■ Your objective: Where the word "left" shows up in the entries below, please copy the whole line.

■ Excerpted data:
────────────────
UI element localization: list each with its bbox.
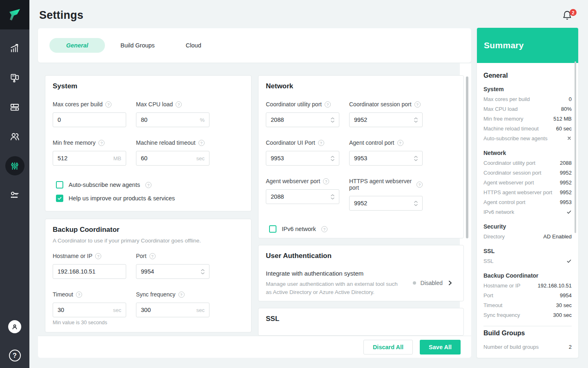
help-icon[interactable] [416,182,423,188]
sidebar-item-build-groups[interactable] [5,97,24,117]
number-stepper[interactable] [414,156,418,161]
max-cpu-input[interactable] [141,117,200,123]
summary-group-rows: SSL [483,256,572,266]
summary-row: Hostname or IP192.168.10.51 [483,280,572,290]
checkbox-label: Auto-subscribe new agents [69,182,140,188]
help-icon[interactable] [176,101,182,108]
help-icon[interactable] [95,253,101,259]
tab-build-groups[interactable]: Build Groups [105,38,170,53]
agents-icon [9,72,20,83]
help-icon[interactable] [397,140,403,146]
network-port-input[interactable] [354,117,414,123]
max-cores-input[interactable] [58,117,121,123]
summary-group-rows: Number of build groups2 [483,342,572,352]
timeout-input[interactable] [58,307,113,313]
summary-row-value: 9953 [560,199,572,205]
sidebar-item-settings[interactable] [5,156,24,175]
chevron-up-icon [414,156,418,158]
help-icon[interactable] [105,101,111,108]
number-stepper[interactable] [414,201,418,206]
license-key-icon [9,190,20,201]
ipv6-checkbox[interactable] [269,225,276,233]
number-stepper[interactable] [201,269,205,274]
number-stepper[interactable] [331,156,334,161]
chevron-down-icon [414,159,418,161]
summary-section-heading: General [483,72,572,79]
summary-row-label: Number of build groups [483,344,539,350]
settings-tabs: General Build Groups Cloud [38,28,471,63]
reload-timeout-input[interactable] [141,155,196,162]
sidebar-item-users[interactable] [5,127,24,146]
timeout-helper-text: Min value is 30 seconds [53,320,126,325]
field-label: Max cores per build [53,101,102,108]
system-card: System Max cores per build Max CPU load … [45,75,252,211]
min-memory-input[interactable] [58,155,114,162]
field-max-cores: Max cores per build [53,101,126,127]
field-label: Min free memory [53,139,96,146]
backup-coordinator-card: Backup Coordinator A Coordinator to use … [45,219,252,332]
number-stepper[interactable] [331,194,334,200]
summary-row: Number of build groups2 [483,342,572,352]
field-label: HTTPS agent webserver port [349,178,414,191]
auth-status-control[interactable]: Disabled [413,280,456,286]
summary-row: HTTPS agent webserver port9952 [483,187,572,197]
discard-all-button[interactable]: Discard All [363,340,413,355]
help-icon[interactable] [414,101,421,108]
cross-icon [567,136,572,141]
network-port-input[interactable] [354,155,414,162]
summary-row-label: Timeout [483,302,502,308]
build-groups-icon [9,102,20,112]
help-icon[interactable] [318,140,324,146]
network-field: Agent webserver port [266,178,339,211]
hostname-input[interactable] [58,268,121,275]
main-scrollbar-thumb[interactable] [466,76,468,238]
network-port-input[interactable] [271,155,331,162]
summary-row-value: 9952 [560,170,572,176]
summary-row-value: 60 sec [556,126,572,132]
logo[interactable] [0,0,29,29]
summary-scrollbar-thumb[interactable] [575,61,576,233]
summary-row-label: Min free memory [483,116,523,122]
network-port-input[interactable] [271,193,331,200]
tab-general[interactable]: General [49,38,105,53]
network-port-input[interactable] [354,200,414,206]
notifications-button[interactable]: 2 [562,10,576,25]
help-icon[interactable] [149,253,156,259]
chevron-up-icon [331,156,334,158]
save-all-button[interactable]: Save All [420,340,461,355]
sidebar-item-agents[interactable] [5,68,24,87]
summary-section-heading: Build Groups [483,330,572,337]
auto-subscribe-row: Auto-subscribe new agents [56,181,244,188]
help-icon[interactable] [145,182,151,188]
users-icon [9,131,20,142]
summary-row-label: Port [483,292,493,298]
chevron-up-icon [331,194,334,196]
user-avatar-icon[interactable] [8,320,21,333]
number-stepper[interactable] [331,117,334,123]
backup-port-input[interactable] [141,268,201,275]
tab-cloud[interactable]: Cloud [170,38,217,53]
improve-products-checkbox[interactable] [56,195,63,202]
help-icon[interactable] [321,226,327,232]
summary-row-label: SSL [483,258,494,264]
number-stepper[interactable] [414,117,418,123]
summary-row: Coordinator session port9952 [483,168,572,177]
help-icon[interactable] [76,292,82,298]
sync-frequency-input[interactable] [141,307,196,313]
auto-subscribe-checkbox[interactable] [56,181,63,188]
summary-group-name: Backup Coordinator [483,272,572,279]
help-icon[interactable] [325,101,331,108]
sidebar-item-monitor[interactable] [5,38,24,58]
backup-card-subtitle: A Coordinator to use if your primary Coo… [53,238,244,244]
summary-row-value: 0 [569,96,572,102]
help-icon[interactable] [178,292,185,298]
network-port-input[interactable] [271,117,331,123]
help-icon[interactable] [198,140,205,146]
sidebar-item-license[interactable] [5,186,24,205]
status-dot-icon [413,281,416,285]
help-icon[interactable] [323,178,329,184]
chevron-up-icon [331,117,334,119]
field-label: Coordinator utility port [266,101,322,108]
help-icon[interactable] [98,140,105,146]
help-icon[interactable] [9,350,21,361]
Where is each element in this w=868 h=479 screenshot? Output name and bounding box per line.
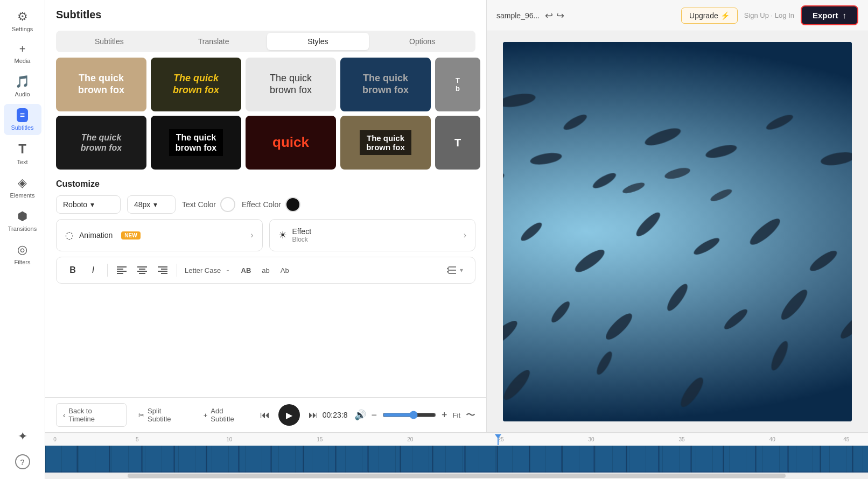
sidebar-item-text[interactable]: T Text [4,137,41,170]
svg-rect-2 [117,271,127,272]
chevron-right-icon: › [250,230,253,240]
format-divider [107,264,108,277]
zoom-controls: 🔊 − + Fit 〜 [354,408,475,421]
sidebar-item-label: Transitions [8,226,37,232]
animation-card[interactable]: ◌ Animation NEW › [56,219,263,251]
back-to-timeline-button[interactable]: ‹ Back to Timeline [56,403,127,427]
zoom-slider[interactable] [382,411,436,419]
sidebar-item-subtitles[interactable]: ≡ Subtitles [4,104,41,135]
lc-ab-button[interactable]: AB [237,264,256,277]
svg-rect-4 [137,266,147,267]
upgrade-label: Upgrade [689,11,718,20]
align-right-button[interactable] [154,262,171,279]
svg-rect-1 [117,269,123,270]
svg-rect-5 [139,269,145,270]
style-card-text: The quickbrown fox [78,129,125,156]
volume-button[interactable]: 🔊 [354,409,366,421]
effect-card[interactable]: ☀ Effect Block › [269,219,476,251]
waveform-button[interactable]: 〜 [466,408,475,421]
sidebar-item-help[interactable]: ? [4,450,41,474]
style-card-4[interactable]: The quickbrown fox [340,58,431,111]
sidebar-item-label: Text [17,159,27,165]
align-center-button[interactable] [134,262,151,279]
chevron-left-icon: ‹ [63,411,65,419]
sidebar-item-sparkle[interactable]: ✦ [4,425,41,448]
fit-button[interactable]: Fit [453,411,460,419]
svg-marker-16 [447,270,449,273]
timeline-video-strip[interactable] [45,446,868,473]
size-select[interactable]: 48px ▾ [127,195,176,214]
horizontal-scrollbar[interactable] [45,473,868,479]
sidebar-item-transitions[interactable]: ⬢ Transitions [4,205,41,236]
fish-background [503,42,852,421]
tab-styles[interactable]: Styles [267,33,369,50]
style-card-7[interactable]: The quickbrown fox [151,116,241,170]
ruler-mark-5: 5 [136,436,139,442]
style-card-text: The quickbrown fox [169,129,223,156]
fish-scene [503,42,852,421]
zoom-out-icon[interactable]: − [372,410,377,421]
customize-font-row: Roboto ▾ 48px ▾ Text Color Effect Color [56,195,475,214]
customize-section: Customize Roboto ▾ 48px ▾ Text Color [45,174,486,397]
effect-label: Effect [292,227,312,236]
sidebar-item-media[interactable]: + Media [4,39,41,68]
align-left-button[interactable] [113,262,130,279]
chevron-down-icon: ▾ [153,200,157,209]
style-card-text: The quickbrown fox [267,69,315,99]
style-card-6[interactable]: The quickbrown fox [56,116,146,170]
rewind-button[interactable]: ⏮ [260,410,270,421]
audio-icon: 🎵 [15,75,30,89]
play-button[interactable]: ▶ [278,404,300,426]
line-spacing-button[interactable]: ▾ [443,263,467,277]
style-cards-row2: The quickbrown fox The quickbrown fox qu… [45,116,486,174]
sidebar-item-filters[interactable]: ◎ Filters [4,238,41,270]
style-card-2[interactable]: The quickbrown fox [151,58,241,111]
sidebar-item-settings[interactable]: ⚙ Settings [4,5,41,37]
effect-color-swatch[interactable] [285,197,300,212]
add-subtitle-button[interactable]: + Add Subtitle [198,404,254,426]
fast-forward-button[interactable]: ⏭ [309,410,318,421]
style-cards-row1: The quickbrown fox The quickbrown fox Th… [45,58,486,116]
sidebar-item-elements[interactable]: ◈ Elements [4,172,41,203]
upgrade-button[interactable]: Upgrade ⚡ [681,8,738,24]
playhead-triangle [495,434,501,439]
font-select[interactable]: Roboto ▾ [56,195,121,214]
sidebar-item-audio[interactable]: 🎵 Audio [4,71,41,102]
style-card-10[interactable]: T [435,116,480,170]
style-card-1[interactable]: The quickbrown fox [56,58,146,111]
tab-translate[interactable]: Translate [163,33,265,50]
style-card-3[interactable]: The quickbrown fox [246,58,336,111]
back-arrow-button[interactable]: ↩ [545,10,553,22]
letter-case-label: Letter Case [185,266,221,274]
timeline-playhead[interactable] [498,434,499,445]
bold-button[interactable]: B [64,262,81,279]
forward-arrow-button[interactable]: ↪ [556,10,564,22]
split-subtitle-button[interactable]: ✂ Split Subtitle [133,404,192,426]
italic-button[interactable]: I [85,262,102,279]
filters-icon: ◎ [17,243,27,257]
tab-subtitles[interactable]: Subtitles [58,33,160,50]
style-card-8[interactable]: quick [246,116,336,170]
panel: Subtitles Subtitles Translate Styles Opt… [45,0,487,432]
svg-marker-15 [447,267,449,270]
text-color-swatch[interactable] [220,197,235,212]
tab-options[interactable]: Options [371,33,473,50]
signup-button[interactable]: Sign Up [744,11,769,19]
export-label: Export [813,11,838,20]
zoom-in-icon[interactable]: + [442,410,447,421]
lc-capitalize-button[interactable]: Ab [276,264,293,277]
export-button[interactable]: Export ↑ [801,5,858,25]
style-card-5[interactable]: Tb [435,58,480,111]
login-button[interactable]: Log In [775,11,794,19]
effect-color-label: Effect Color [242,200,281,209]
sidebar-item-label: Media [15,58,31,64]
lc-lowercase-button[interactable]: ab [257,264,274,277]
ruler-mark-0: 0 [53,436,57,442]
subtitles-icon: ≡ [17,108,28,122]
effect-icon: ☀ [278,229,287,241]
feature-row: ◌ Animation NEW › ☀ Effect Block [56,219,475,251]
size-label: 48px [134,200,150,209]
new-badge: NEW [121,231,140,240]
scrollbar-thumb[interactable] [128,474,786,478]
style-card-9[interactable]: The quickbrown fox [340,116,431,170]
────────────────
■ The completed task:
chevron-left-icon: ‹ [63,411,65,419]
align-left-button[interactable] [113,262,130,279]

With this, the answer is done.